After everyone had boarded the tram, we exited the ramp and traveled along a road that paralleled the fence. Soon we pulled-up in front of a building that had a large hanger with offices attached. The bi-fold door a part way open to exposed a number of airframes in various stages of assembly or disassembly, depending on how you look at them. We were greeted by Carl Hays and Jill Gernetzke, owners of a company called M-14P ( This company is involved in many products but the most recognizable is the YAK 52. The 52 is quite similar to the Chinese YAKS more commonly known as "CJ's. They will take your airframe or sell you one and completely strip it down to bare metal and barrels of parts and then rebuild it into your dream machine. The tour continued through their prop shop that also housed a machine shop and a soon to be, certified engine shop. They also had some airframes that they affectionately called "Miglets". It was a conventional geared craft that closely resembled a Wilga without the "grasshopper" main gear. You can visit their web site at the above address to learn more about this fascinating company.

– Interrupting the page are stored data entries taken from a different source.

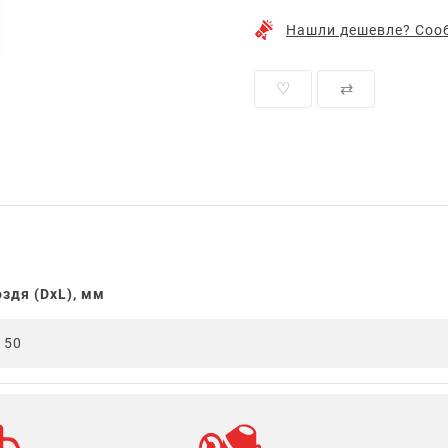
Нашли дешевле? Сооб
♡
⇄
здя (DxL), мм
150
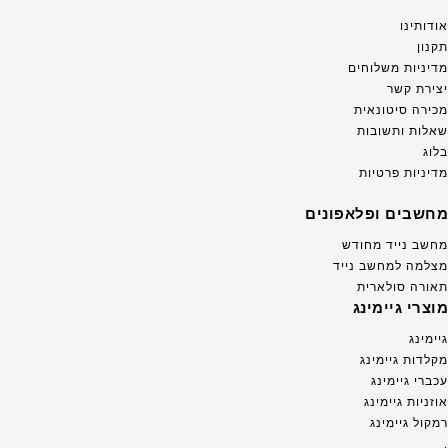
אודותינו
תקנון
מדיניות משלוחים
יצירת קשר
מכירה סיטונאית
שאלות ותשובות
בלוג
מדיניות פרטיות
מחשבים ופלאפונים
מחשב נייד מחודש
מצלמה למחשב נייד
תאורה סולארית
מוצרי גיימינג
גיימינג
מקלדות גיימינג
עכברי גיימינג
אוזניות גיימינג
רמקול גיימינג
.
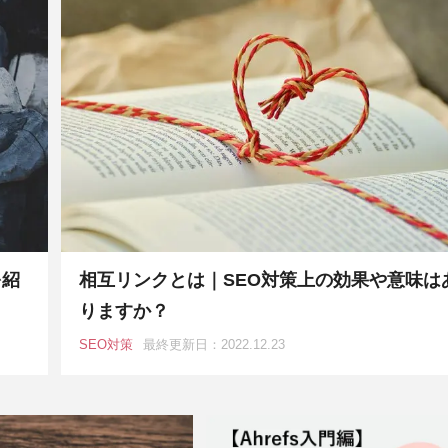
を紹
相互リンクとは｜SEO対策上の効果や意味は
りますか？
SEO対策
最終更新日：2022.12.23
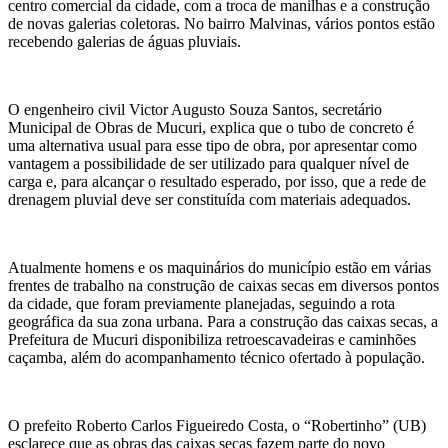
centro comercial da cidade, com a troca de manilhas e a construção
de novas galerias coletoras. No bairro Malvinas, vários pontos estão
recebendo galerias de águas pluviais.
O engenheiro civil Victor Augusto Souza Santos, secretário
Municipal de Obras de Mucuri, explica que o tubo de concreto é
uma alternativa usual para esse tipo de obra, por apresentar como
vantagem a possibilidade de ser utilizado para qualquer nível de
carga e, para alcançar o resultado esperado, por isso, que a rede de
drenagem pluvial deve ser constituída com materiais adequados.
Atualmente homens e os maquinários do município estão em várias
frentes de trabalho na construção de caixas secas em diversos pontos
da cidade, que foram previamente planejadas, seguindo a rota
geográfica da sua zona urbana. Para a construção das caixas secas, a
Prefeitura de Mucuri disponibiliza retroescavadeiras e caminhões
caçamba, além do acompanhamento técnico ofertado à população.
O prefeito Roberto Carlos Figueiredo Costa, o “Robertinho” (UB)
esclarece que as obras das caixas secas fazem parte do novo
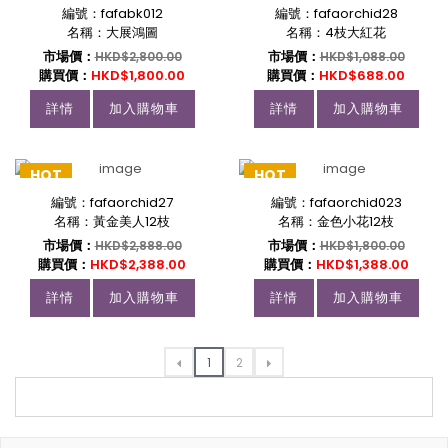
編號：fafabk012
編號：fafaorchid28
名稱：大展鴻圖
名稱：4枝大紅花
市場價：
市場價：
HKD$2,800.00
HKD$1,088.00
購買價：
HKD$1,800.00
購買價：
HKD$688.00
詳情
加入購物車
詳情
加入購物車
HOT
HOT
編號：fafaorchid27
編號：fafaorchid023
名稱：黃金美人12枝
名稱：金色小花12枝
市場價：
市場價：
HKD$2,888.00
HKD$1,800.00
購買價：
HKD$2,388.00
購買價：
HKD$1,388.00
詳情
加入購物車
詳情
加入購物車
1
2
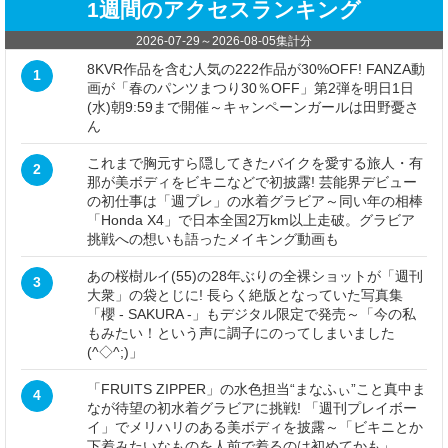
1週間のアクセスランキング
2026-07-29
～
2026-08-05
集計分
8KVR作品を含む人気の222作品が30%OFF! FANZA動
1
画が「春のパンツまつり30％OFF」第2弾を明日1日
(水)朝9:59まで開催～キャンペーンガールは田野憂さ
ん
これまで胸元すら隠してきたバイクを愛する旅人・有
2
那が美ボディをビキニなどで初披露! 芸能界デビュー
の初仕事は「週プレ」の水着グラビア～同い年の相棒
「Honda X4」で日本全国2万km以上走破。グラビア
挑戦への想いも語ったメイキング動画も
あの桜樹ルイ(55)の28年ぶりの全裸ショットが「週刊
3
大衆」の袋とじに! 長らく絶版となっていた写真集
「櫻 - SAKURA -」もデジタル限定で発売～「今の私
もみたい！という声に調子にのってしまいました
(^◇^;)」
「FRUITS ZIPPER」の水色担当“まなふぃ”こと真中ま
4
なが待望の初水着グラビアに挑戦! 「週刊プレイボー
イ」でメリハリのある美ボディを披露～「ビキニとか
下着みたいなものを人前で着るのは初めてかも」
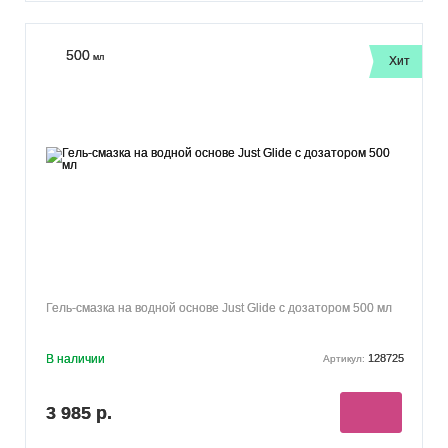
500
мл
Хит
Гель-смазка на водной основе Just Glide с дозатором 500 мл
В наличии
128725
Артикул:
3 985 р.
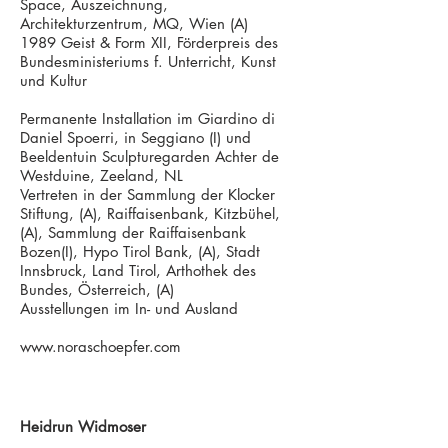
Space, Auszeichnung,
Architekturzentrum, MQ, Wien (A)
1989 Geist & Form XII, Förderpreis des
Bundesministeriums f. Unterricht, Kunst
und Kultur
Permanente Installation im Giardino di
Daniel Spoerri, in Seggiano (I) und
Beeldentuin Sculpturegarden Achter de
Westduine, Zeeland, NL
Vertreten in der Sammlung der Klocker
Stiftung, (A), Raiffaisenbank, Kitzbühel,
(A), Sammlung der Raiffaisenbank
Bozen(I), Hypo Tirol Bank, (A), Stadt
Innsbruck, Land Tirol, Arthothek des
Bundes, Österreich, (A)
Ausstellungen im In- und Ausland
www.noraschoepfer.com
Heidrun Widmoser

When we had finished the tour of M-14P, we hopped on the tram and headed further down the road and back through the gate. This time we were a lot closer to the "bone yard" at the southwestern portion of the airport. The tram stopped at another airport business called Composite Solutions ( Paul Gaines, the owner, directed our tour of the facility that had several sailplanes and one Glasair that was being repaired and repainted. There were a variety of sailplane parts on the floor that needed some extensive repairs to the composite skins. I believe that I heard someone say that this particular glider experienced an off-airport landing.

At the completion of the tour of Composite Solutions, the tram took us back to the terminal building. I want to thank John Pool, my initial contact in setting-up the tour. John was not present due to an out of town family emergency. I also want to extend our deepest appreciation to Andy Andrus and Gene Wolf for their hospitality in providing and setting-up our tour.

After some final preparations, we were soon airborne for our return trip back to the valley. Since our direct line course to Phoenix took us almost right over the Bagdad Airport, the "waypoint" became a good reporting point in our "group flight following". To sum it up, we had a good meal at the airport restaurant (all-be-it rather drawn out), great flying weather, and an outstanding tour hosted by the EAA Chapter 765. What more could you as for?

The Kingman Flock

What's Next?

The November Breakfast Club event will see us traveling to new place at an old destination. Borrego Spring (L04) and the Borrego Springs Resort. L04 is just southwest of the Salton Sea and about 40-miles northeast of San Diego. In December, we will going east to a place that we have not been to in about 3-4 years, White River, Arizona. That's all for now but remember, fly safe.